**Problem**
After counting the lines below that contain "Kondome", reply with that number alone.

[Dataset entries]
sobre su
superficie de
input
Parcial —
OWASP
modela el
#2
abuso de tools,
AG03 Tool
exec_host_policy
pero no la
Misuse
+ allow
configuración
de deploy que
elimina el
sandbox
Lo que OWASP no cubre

--

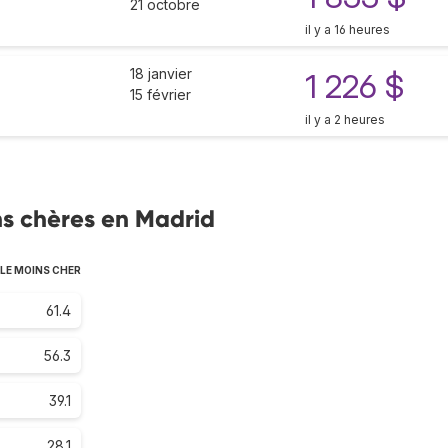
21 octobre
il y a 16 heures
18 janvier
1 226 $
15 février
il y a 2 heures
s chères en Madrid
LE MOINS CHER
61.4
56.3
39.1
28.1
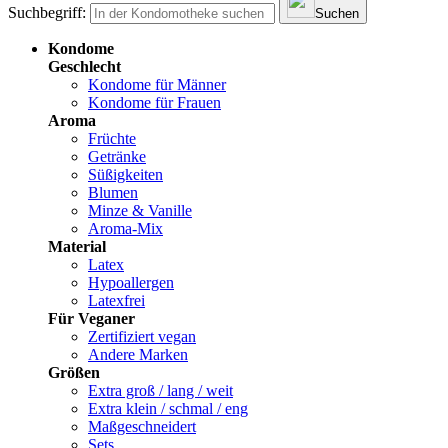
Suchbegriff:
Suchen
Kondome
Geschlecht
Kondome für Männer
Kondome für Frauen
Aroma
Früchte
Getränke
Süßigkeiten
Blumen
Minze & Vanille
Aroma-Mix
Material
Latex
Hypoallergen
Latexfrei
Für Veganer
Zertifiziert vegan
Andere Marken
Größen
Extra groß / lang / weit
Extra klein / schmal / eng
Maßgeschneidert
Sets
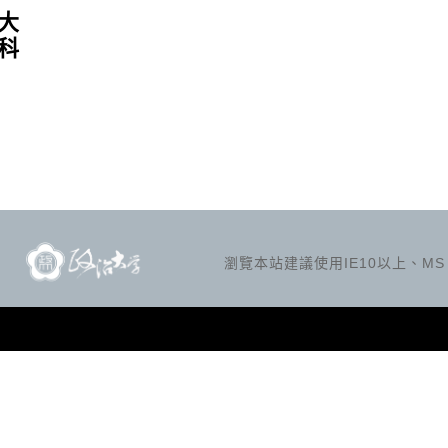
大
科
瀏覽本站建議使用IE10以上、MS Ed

**Reply**
3